By law, there are no positions of senior pastoral leadership that are “off-limits” to women military chaplains, he pointed out. “A woman, ordained or unordained, is expected to fulfill the same pastoral role as her male counterpart, from the first day in the military to her last.”

All military chaplains, “preach the gospel, perform baptisms, provide communion, lead worship, teach the Bible, conduct weddings and funerals, visit in hospitals and jails, around the world, at sea and in the field, in peacetime and in war,” he explained.

Additionally rank, not gender, determines who is “in authority” in the military, he said. For example, he noted that a woman is the current Air Force chief of chaplains.

Hill also warned that the NAMB policy “removes Southern Baptist chaplains from the ranks of all other mainstream Christian denominations and aligns us squarely alongside Christian Scientists and Mormons, two religious groups that do not require ordination for endorsement for military chaplancy.”

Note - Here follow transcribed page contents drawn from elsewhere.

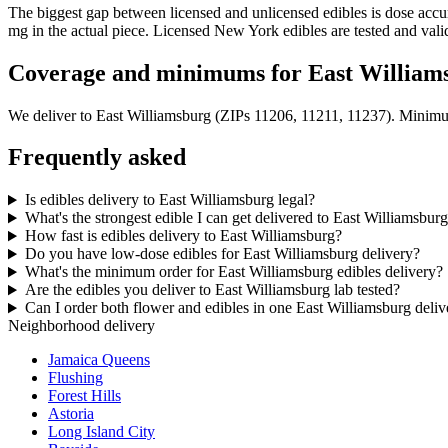
The biggest gap between licensed and unlicensed edibles is dose acc
mg in the actual piece. Licensed New York edibles are tested and vali
Coverage and minimums for East William
We deliver to
East Williamsburg
(ZIPs 11206, 11211, 11237)
. Minimu
Frequently asked
Is edibles delivery to East Williamsburg legal?
What's the strongest edible I can get delivered to East Williamsbur
How fast is edibles delivery to East Williamsburg?
Do you have low-dose edibles for East Williamsburg delivery?
What's the minimum order for East Williamsburg edibles delivery?
Are the edibles you deliver to East Williamsburg lab tested?
Can I order both flower and edibles in one East Williamsburg deliv
Neighborhood delivery
Jamaica Queens
Flushing
Forest Hills
Astoria
Long Island City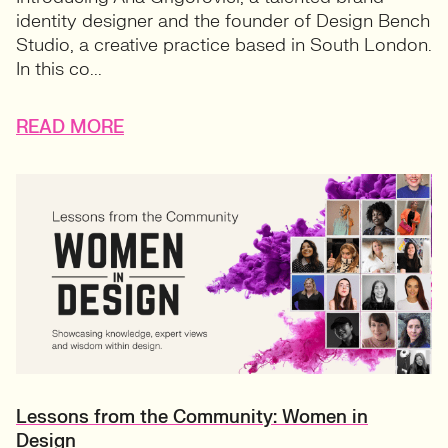
identity designer and the founder of Design Bench
Studio, a creative practice based in South London.
In this co...
READ MORE
Lessons from the Community: Women in
Design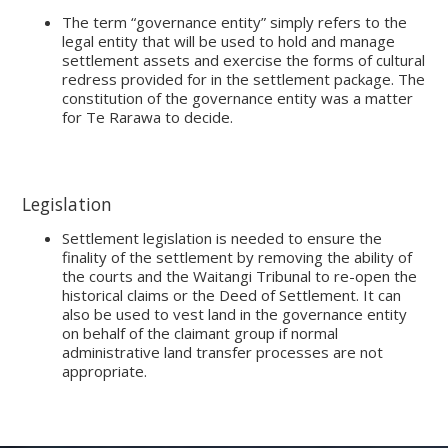
The term “governance entity” simply refers to the
legal entity that will be used to hold and manage
settlement assets and exercise the forms of cultural
redress provided for in the settlement package. The
constitution of the governance entity was a matter
for Te Rarawa to decide.
Legislation
Settlement legislation is needed to ensure the
finality of the settlement by removing the ability of
the courts and the Waitangi Tribunal to re-open the
historical claims or the Deed of Settlement. It can
also be used to vest land in the governance entity
on behalf of the claimant group if normal
administrative land transfer processes are not
appropriate.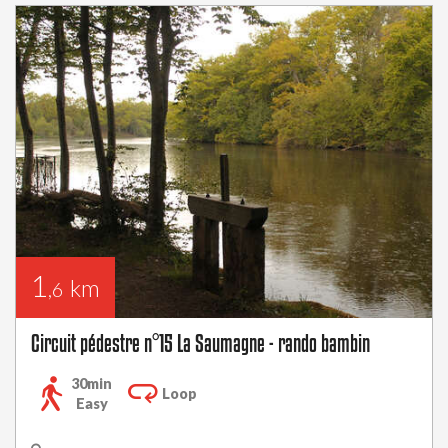
1
km
,6
Circuit pédestre n°15 La Saumagne - rando bambin
30min
Loop
Easy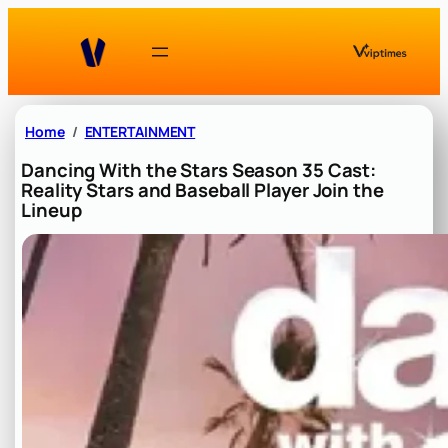
Skip
to
content
Home
ENTERTAINMENT
Dancing With the Stars Season 35 Cast:
Reality Stars and Baseball Player Join the
Lineup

Three months ago, Hill e-mailed 134 active-duty Navy chaplains endorsed by NAMB. Through May 27 he had received 40 replies and “had talked with another 12 to 15 in person.” Though specific objections vary, Hill said, none of more than 50 chaplains he has surveyed supports the NAMB policy in any way.

Late last year, NAMB dismissed Bob Vickers as director of its chaplaincy evangelism unit, reportedly because he did not enforce the ban on ordained females stringently enough.

NAMB's policy change and the dismissal of Vickers, who came up through the ranks of military chaplaincy himself, have sparked increased applications at other Baptist endorsing agencies. Both the Baptist General Convention of Texas and the Cooperative Baptist Fellowship have experienced increased inquiries and applications for chaplaincy endorsements in recent months.